Comparing means is crucial in data science for understanding differences between groups or conditions. T-tests, ANOVA, and chi-square tests offer powerful tools to analyze various data types and experimental designs.

These statistical methods help researchers make informed decisions about their hypotheses.

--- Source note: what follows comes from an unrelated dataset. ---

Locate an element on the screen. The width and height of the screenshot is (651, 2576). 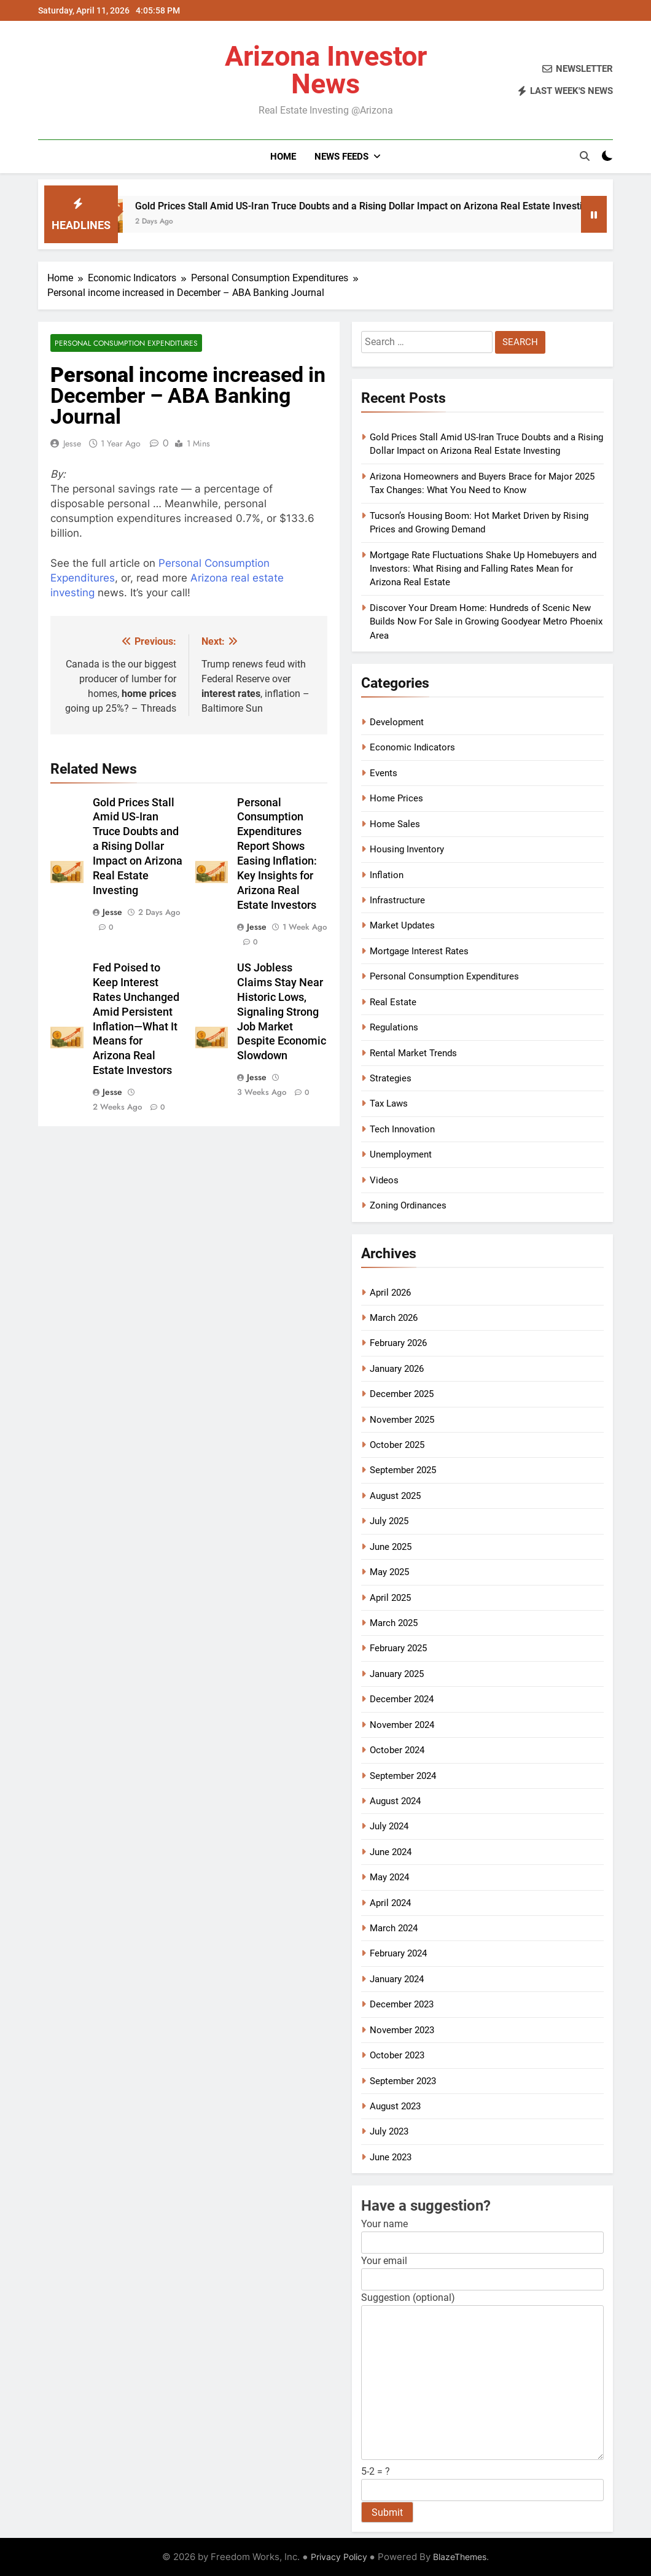
News Feeds is located at coordinates (341, 156).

By calculating test statistics and interpreting p-values, we can determine if observed differences are statistically significant or likely due to chance.

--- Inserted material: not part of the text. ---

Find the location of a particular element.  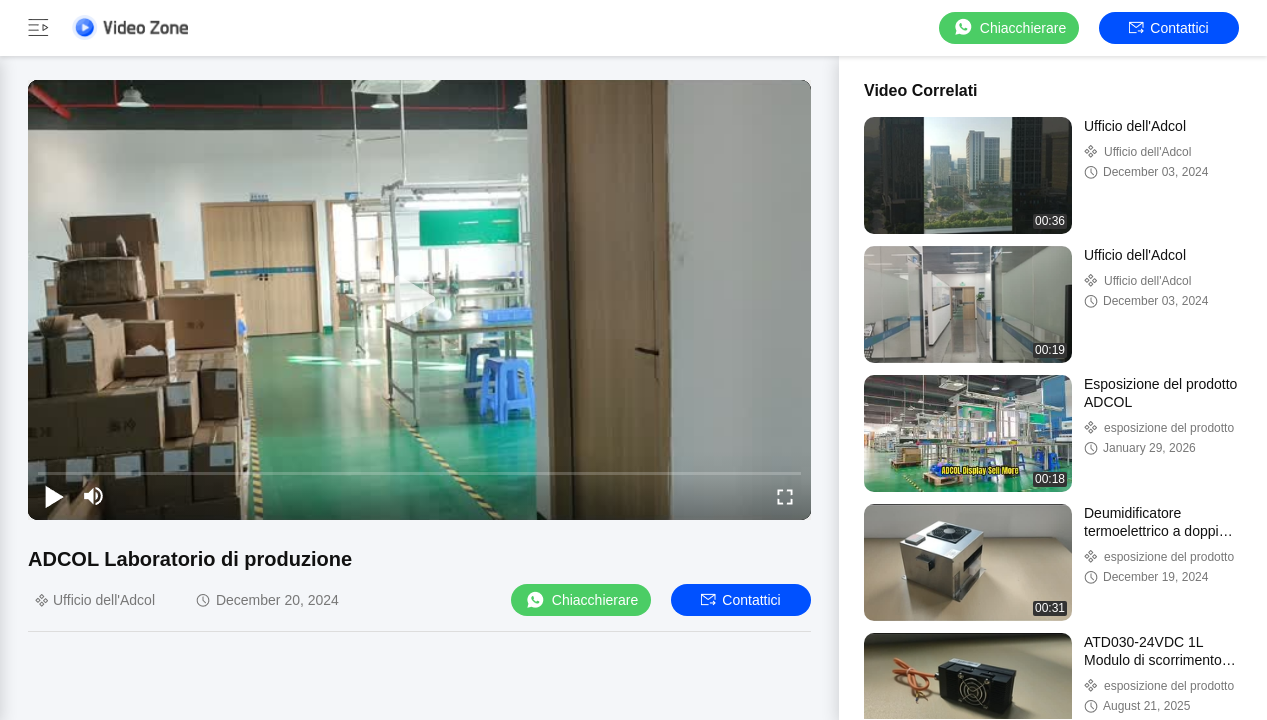

[play] is located at coordinates (420, 300).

Statistical Tests for Comparing Means

T-tests for mean comparisons

• One-sample t-test compares sample mean to known population mean
  • Null hypothesis assumes sample mean equals population mean
  • Test statistic: $t = \frac{\bar{x} - \mu}{s / \sqrt{n}}$ measures deviation from expected value
• Two-sample t-test evaluates differences between independent groups
  • Assumes equal variances (pooled) or unequal variances (Welch's)
  • Null hypothesis posits equal population means
  • Test statistic: $t = \frac{\bar{x}_1 - \bar{x}_2}{\sqrt{s_p^2(\frac{1}{n_1} + \frac{1}{n_2})}}$ quantifies group mean differences
• Paired t-test analyzes dependent samples or before-after studies
  • Examines differences between paired observations
  • Null hypothesis states mean difference between pairs is zero
  • Test statistic: $t = \frac{\bar{d}}{s_d / \sqrt{n}}$ assesses paired differences
• Degrees of freedom vary by test type
  • One-sample and paired use n - 1
  • Two-sample uses n1 + n2 - 2 (equal variances) or Welch–Satterthwaite equation (unequal variances)
• p-value interpretation guides decision-making
  • Reject null hypothesis when p-value falls below significance level α (0.05)

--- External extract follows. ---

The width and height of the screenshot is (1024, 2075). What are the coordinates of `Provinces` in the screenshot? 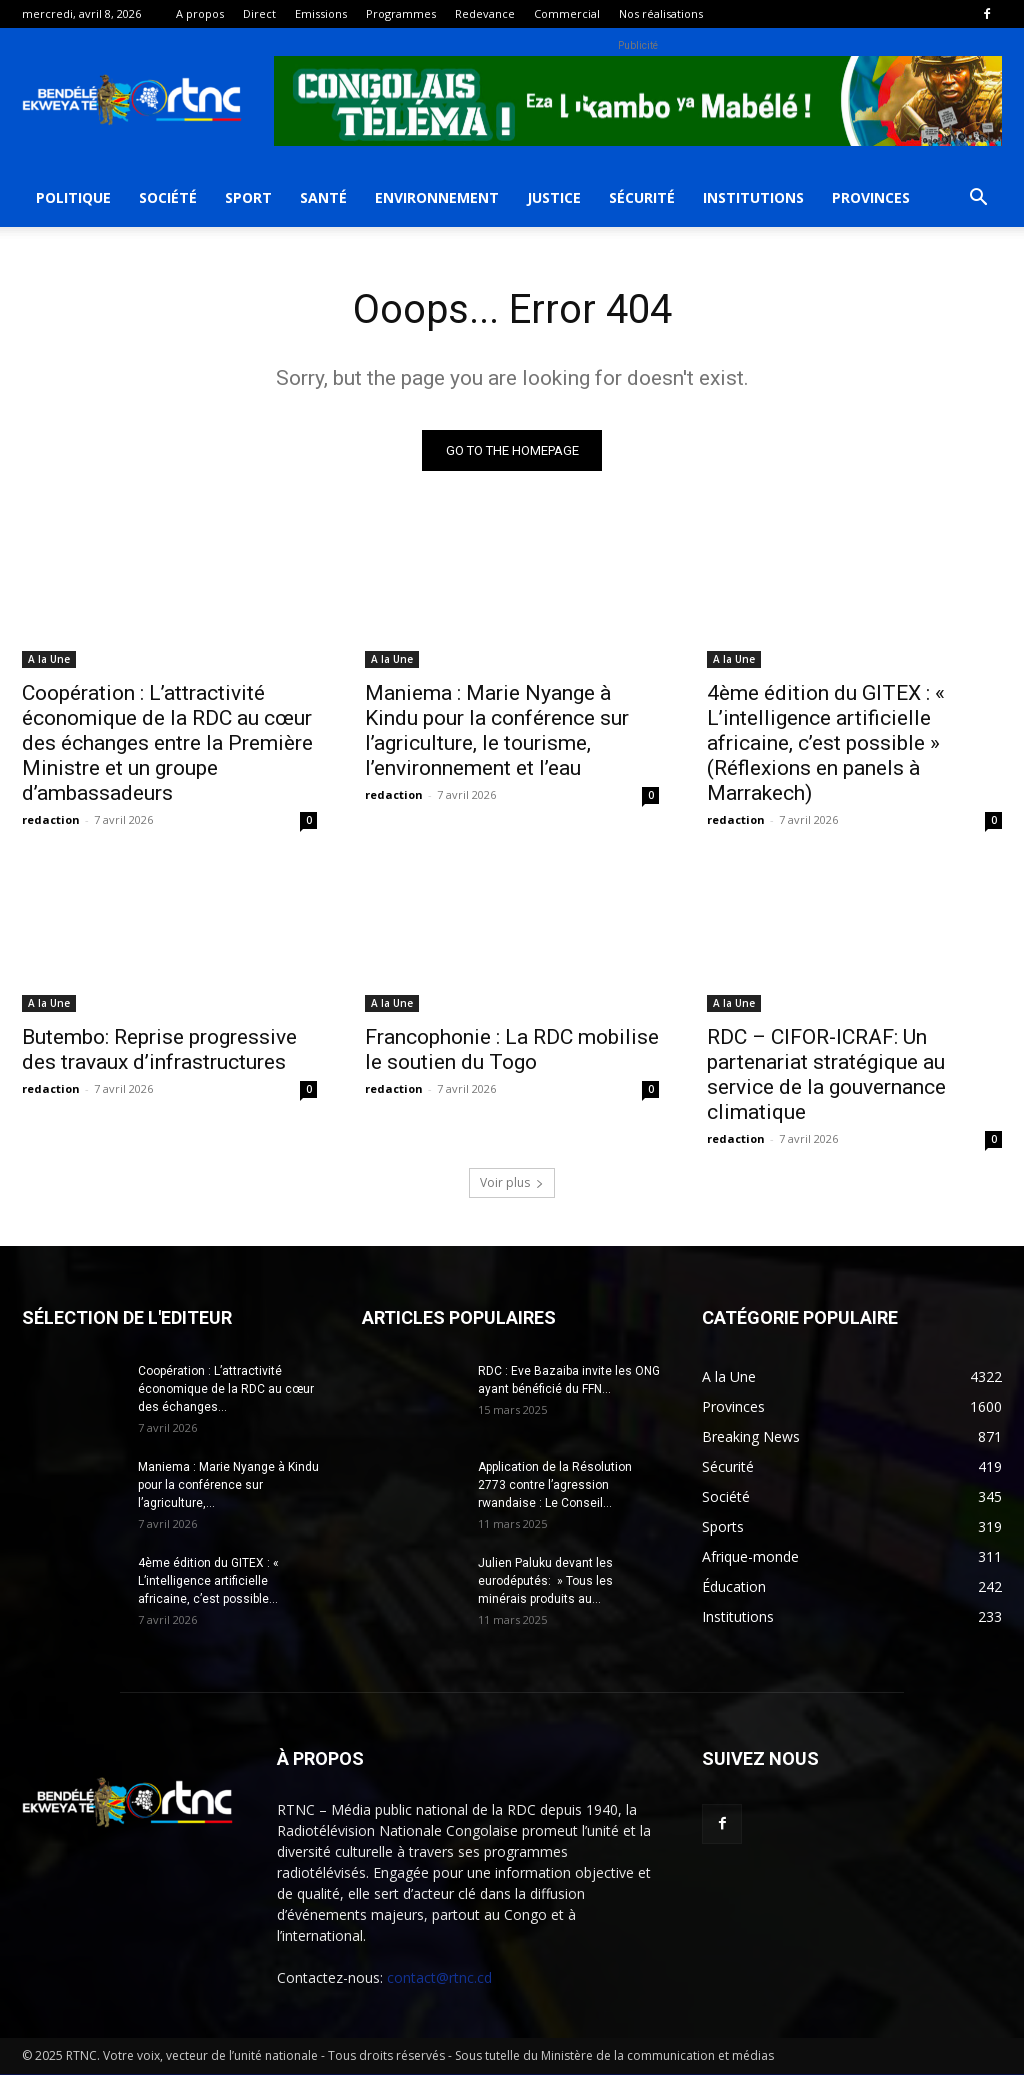 It's located at (871, 197).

ANOVA for multiple group comparisons

• One-way ANOVA compares means across three or more independent groups
  • Single categorical independent variable influences continuous dependent variable
  • Null hypothesis assumes all group means are equal
  • Requires normality, homogeneity of variances, and independence assumptions
• Two-way ANOVA examines effects of two categorical independent variables
  • Analyzes main effects and interaction effects simultaneously
  • Null hypotheses test for absence of main effects and interaction effect
• ANOVA calculations involve several components
  1. Calculate Sum of Squares (SS) Total, Between, and Within
  2. Determine degrees of freedom (df) for each source
  3. Compute Mean Square (MS) by dividing SS by df
  4. Derive F-statistic as ratio of MS(Between) to MS(Within)
• Post-hoc tests refine analysis after significant ANOVA results
  • Tukey's HSD identifies specific group differences
  • Bonferroni correction adjusts for multiple comparisons

Interpretation of ANOVA results

• ANOVA table presents key information for analysis
  • Source of variation identifies factor effects
  • Degrees of freedom (df) indicate sample size and complexity
  • Sum of Squares (SS) quantify variability
  • Mean Square (MS) represent average variability
  • F-statistic compares between-group to within-group variance
  • p-value determines statistical significance
• F-test interpretation guides hypothesis testing
  • Compare F-statistic to critical F-value from distribution table
  • Reject null hypothesis when F exceeds F-critical or p-value falls below α
• Effect size measures quantify practical significance
  • Eta-squared (η²) estimates proportion of variance explained
  • Partial eta-squared (ηp²) accounts for other factors in design
• Interaction effects in two-way ANOVA require careful interpretation
  • Analyze main effects when interaction is not significant
  • Examine simple effects when significant interaction exists

Chi-square tests for categorical data

• Chi-square test for goodness of fit evaluates categorical variable distributions
  • Compares observed frequencies to expected theoretical frequencies
  • Null hypothesis assumes observed distribution matches expected distribution
  • Test statistic: $\chi^2 = \sum \frac{(O_i - E_i)^2}{E_i}$ measures discrepancy
• Chi-square test for independence assesses relationships between categorical variables
  • Analyzes contingency tables for association
  • Null hypothesis posits no association between variables
  • Test statistic: $\chi^2 = \sum \frac{(O_{ij} - E_{ij})^2}{E_{ij}}$ quantifies deviations
• Degrees of freedom vary by test type
  • Goodness of fit uses k - 1 (k = number of categories)
  • Independence uses (r - 1)(c - 1) (r = rows, c = columns)
• Expected frequencies calculation differs between tests
  • Goodness of fit bases on hypothesized distribution
  • Independence uses $E_{ij} = \frac{row_i total \times column_j total}{grand total}$
• Chi-square tests assume independent observations and sufficient sample size
  • Expected frequencies should exceed 5 in each cell
• Effect size measures assess strength of association
  • Cramer's V applies to larger contingency tables
  • Phi coefficient suits 2x2 tables specifically